Session 6(A): Data Servers on the Cloud
Introduction
Data servers (like Relational Databases) can be a powerful tool for even small research projects. When we say "Data Servers" or "Data Systems" we mean any server with data processing capabilities that you connect to with a client to send data, commands and receive results. The most widely used and classic example is the relational database management system (RDBMs) invented in the 1970s, but there are many other types. A central advantage of data servers is ability to handle many conncurrent connections. Connections can be from many users, a web application serving many uers, or many other concurrent processes. Like other systems (such as VMs, File storage servers, big data tools, etc), these data systems don't require cloud computing, but cloud companies offer database services such taht with a few clicks you can have a server that would take a week to provision and years to maintain. A data server could be a productive addition to your cloud architecturee, or the central aspect of your fellowship project.

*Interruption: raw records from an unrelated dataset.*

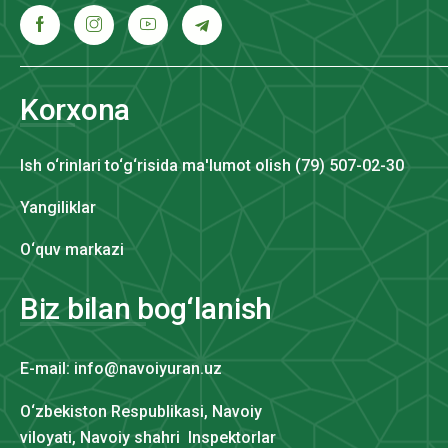
Korxona
Ish o‘rinlari to‘g‘risida ma'lumot olish (79) 507-02-30
Yangiliklar
O‘quv markazi
Biz bilan bog‘lanish
E-mail: info@navoiyuran.uz
O‘zbekiston Respublikasi, Navoiy
viloyati, Navoiy shahri Inspektorlar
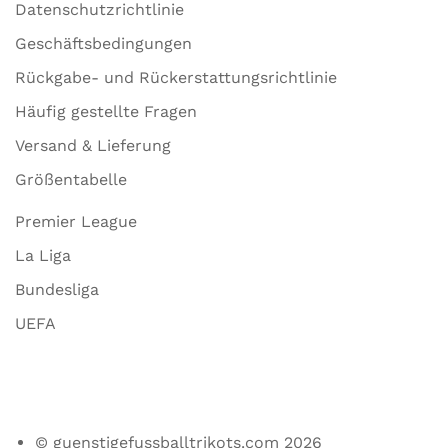
Datenschutzrichtlinie
Geschäftsbedingungen
Rückgabe- und Rückerstattungsrichtlinie
Häufig gestellte Fragen
Versand & Lieferung
Größentabelle
Premier League
La Liga
Bundesliga
UEFA
© guenstigefussballtrikots.com 2026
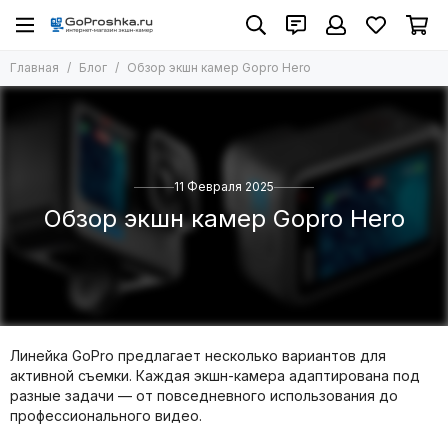
Главная
Блог
Обзор экшн камер Gopro Hero
11 Февраля 2025
Обзор экшн камер Gopro Hero
Линейка GoPro предлагает несколько вариантов для
активной съемки. Каждая экшн-камера адаптирована под
разные задачи — от повседневного использования до
профессионального видео.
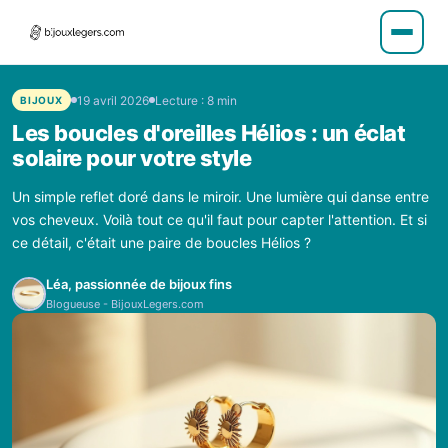
19 avril 2026
Lecture : 8 min
BIJOUX
Les boucles d'oreilles Hélios : un éclat
solaire pour votre style
Un simple reflet doré dans le miroir. Une lumière qui danse entre
vos cheveux. Voilà tout ce qu'il faut pour capter l'attention. Et si
ce détail, c'était une paire de boucles Hélios ?
Léa, passionnée de bijoux fins
Blogueuse - BijouxLegers.com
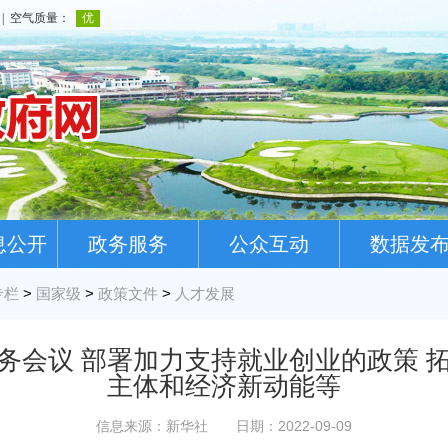
息公开
政务服务
公众互动
数据发
专栏
>
国家级
>
政策文件
>
人才发展
务会议 部署加力支持就业创业的政策 
主体和经济新动能等
信息来源：新华社
日期：2022-09-09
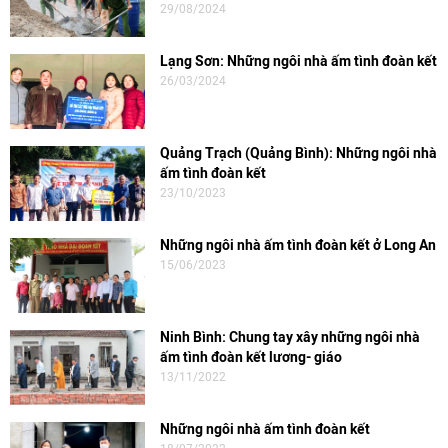
29/08/2024
Lạng Sơn: Những ngôi nhà ấm tình đoàn kết
26/03/2024
Quảng Trạch (Quảng Bình): Những ngôi nhà
ấm tình đoàn kết
23/10/2023
Những ngôi nhà ấm tình đoàn kết ở Long An
15/06/2023
Ninh Bình: Chung tay xây những ngôi nhà
ấm tình đoàn kết lương- giáo
13/11/2022
Những ngôi nhà ấm tình đoàn kết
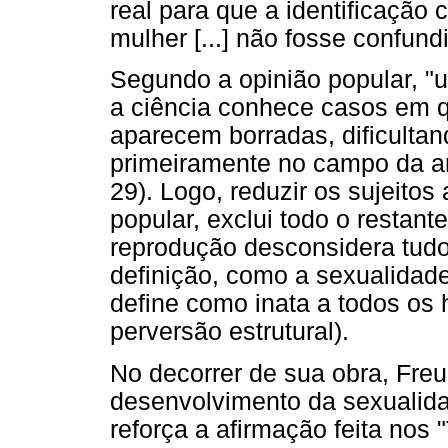
real para que a identificaçã
mulher [...] não fosse confund
Segundo a opinião popular, "
a ciência conhece casos em q
aparecem borradas, dificulta
primeiramente no campo da an
29). Logo, reduzir os sujeito
popular, exclui todo o restant
reprodução desconsidera tud
definição, como a sexualidade
define como inata a todos os
perversão estrutural).
No decorrer de sua obra, Freu
desenvolvimento da sexualida
reforça a afirmação feita nos 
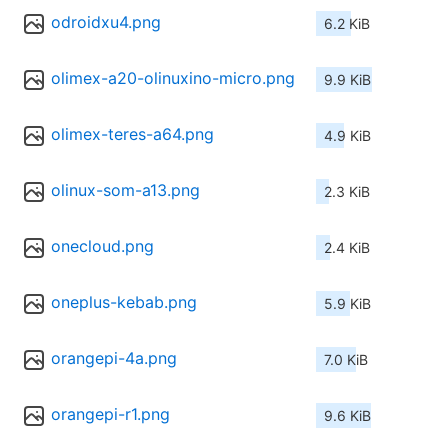
odroidxu4.png
6.2 KiB
olimex-a20-olinuxino-micro.png
9.9 KiB
olimex-teres-a64.png
4.9 KiB
olinux-som-a13.png
2.3 KiB
onecloud.png
2.4 KiB
oneplus-kebab.png
5.9 KiB
orangepi-4a.png
7.0 KiB
orangepi-r1.png
9.6 KiB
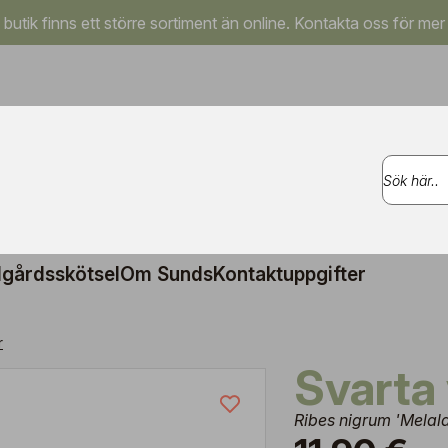
a butik finns ett större sortiment än online. Kontakta oss för mer
gårdsskötsel
Om Sunds
Kontaktuppgifter
r
Svarta
Ribes nigrum 'Melala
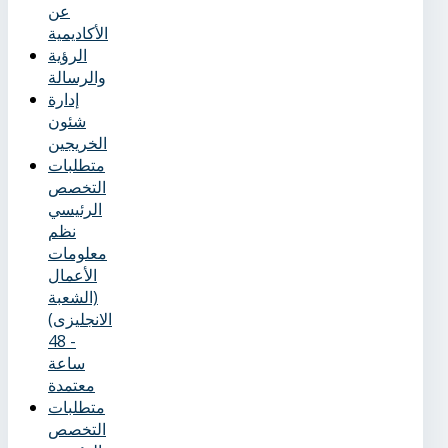
عن
الأكاديمية
الرؤية
والرسالة
إدارة
شئون
الخريجين
متطلبات
التخصص
الرئيسي
نظم
معلومات
الأعمال
(الشعبة
الانجليزى)
- 48
ساعة
معتمدة
متطلبات
التخصص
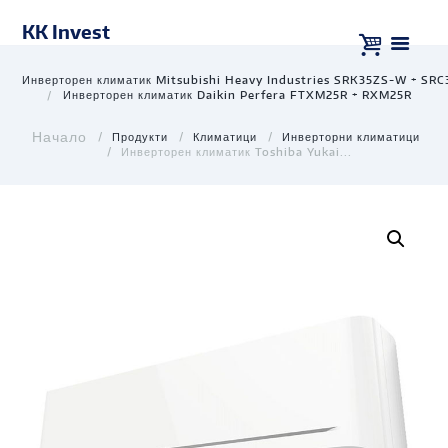
KK Invest
Инверторен климатик Mitsubishi Heavy Industries SRK35ZS-W + SR
Инверторен климатик Daikin Perfera FTXM25R + RXM25R
Продукти
Климатици
Инверторни климатици
Инверторен климатик Toshiba Yukai...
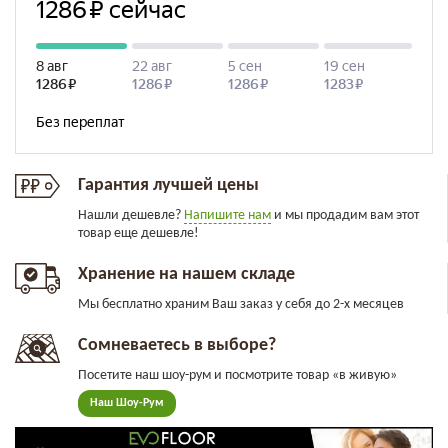
Гарантия лучшей цены
Нашли дешевле?
Напишите нам
и мы продадим вам этот
товар еще дешевле!
Хранение на нашем складе
Мы бесплатно храним Ваш заказ у себя до 2-х месяцев
Сомневаетесь в выборе?
Посетите наш шоу-рум и посмотрите товар «в живую»
Наш Шоу-Рум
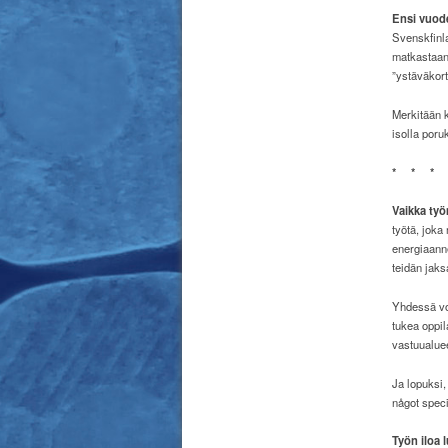
Ensi vuode
Svenskfinl
matkastaan
”ystäväkort
Merkitään k
isolla poru
*
*
*
Vaikka ty
työtä, joka
energiaann
teidän jak
Yhdessä vo
tukea oppil
vastuualue
Ja lopuksi,
något specie
Työn iloa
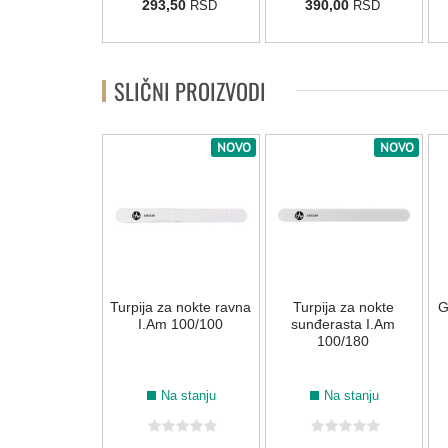
293,50
390,00
RSD
RSD
SLIČNI PROIZVODI
NOVO
NOVO
NOVO
za nokte ravna
Turpija za nokte ravna
Turpija za nokte
G
m 240/240
I.Am 100/100
sunđerasta I.Am
100/180
Na stanju
Na stanju
Na stanju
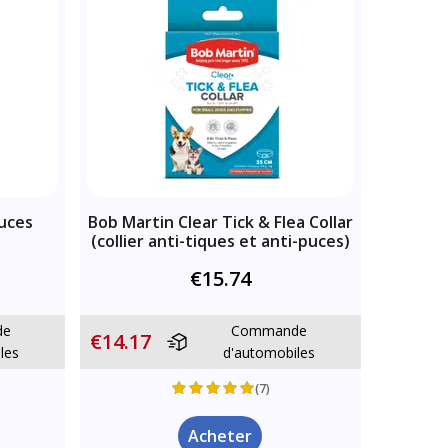
uces
Bob Martin Clear Tick & Flea Collar
(collier anti-tiques et anti-puces)
€15.74
de
Commande
€14.17
les
d'automobiles
(7)
Acheter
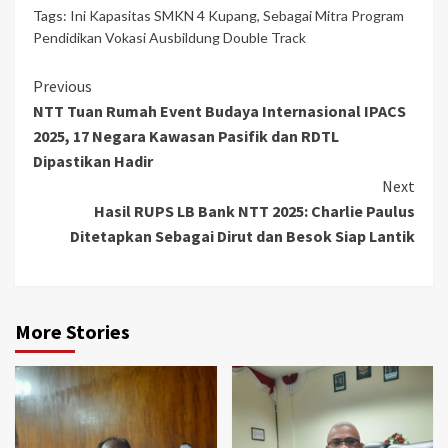
Tags:
Ini Kapasitas SMKN 4 Kupang
,
Sebagai Mitra Program
Pendidikan Vokasi Ausbildung Double Track
Continue
Previous
NTT Tuan Rumah Event Budaya Internasional IPACS
Reading
2025, 17 Negara Kawasan Pasifik dan RDTL
Dipastikan Hadir
Next
Hasil RUPS LB Bank NTT 2025: Charlie Paulus
Ditetapkan Sebagai Dirut dan Besok Siap Lantik
More Stories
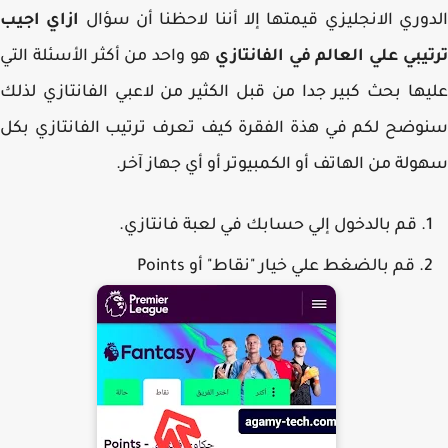
وري الانجليزي قيمتها إلا أننا لاحظنا أن سؤال
ازاي اجيب
يبي علي العالم في الفانتازي
هو واحد من أكثر الأسئلة التي
ها بحث كبير جدا من قبل الكثير من لاعبي الفانتازي لذلك
ضح لكم في هذة الفقرة كيف تعرف ترتيب الفانتازي بكل
لة من الهاتف أو الكمبيوتر أو أي جهاز آخر.
قم بالدخول إلي حسابك في لعبة فانتازي.
قم بالضغط علي خيار "نقاط" أو Points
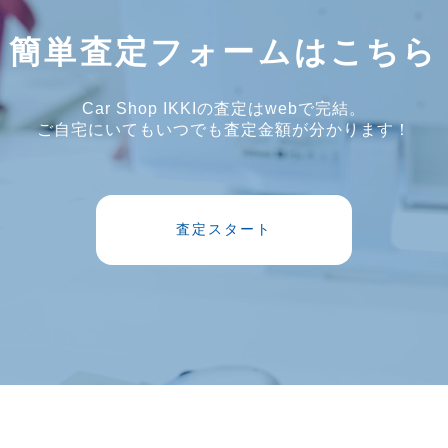
簡単査定フォームはこちら
Car Shop IKKIの査定はwebで完結。
ご自宅にいてもいつでも査定金額が分かります！
査定スタート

Databases are used in thosands of research projects that had significant data entry burden requiring many work-hours of students typing in data, or shared systems.
Databases vs Storage
A Comparison of Databases and storage may help understand the role of a database vs simply keeping your data in files (for example Excel of CSV files).
Readings
-
Introduction to Data Servers on the Cloud Slide Presentation
-
Chapter 4. Databases From the free textbook "Big Data and Social Science: Data Science Methods and Tools for Research and Practice" by Foster, Ghani, Jarmin, Kreuter and Lane. The book itself could be a valuable resource for learning about the data science methods that you may se on the cloud.
-
Textbook Chapter 3s: Blog Post from eScience: Azure’s new CosmosDB Planet-Scale Database
Difference between SQL and 'NoSQL' style databases
Towards DataScience blog Introduction to Databases for Data Scientists Note this blog post may require a free account but reading in an incognito or private window worked for me
A description of SQL vs NoSQL from a company called xplenty Which Modern Database Is Right for Your Use Case? this has many adds/pop-ups but is a good read
Activities
Azure offers a database user interface for your computer called Azure Data Studio and has a tutorial for using, but you need to create a database server first.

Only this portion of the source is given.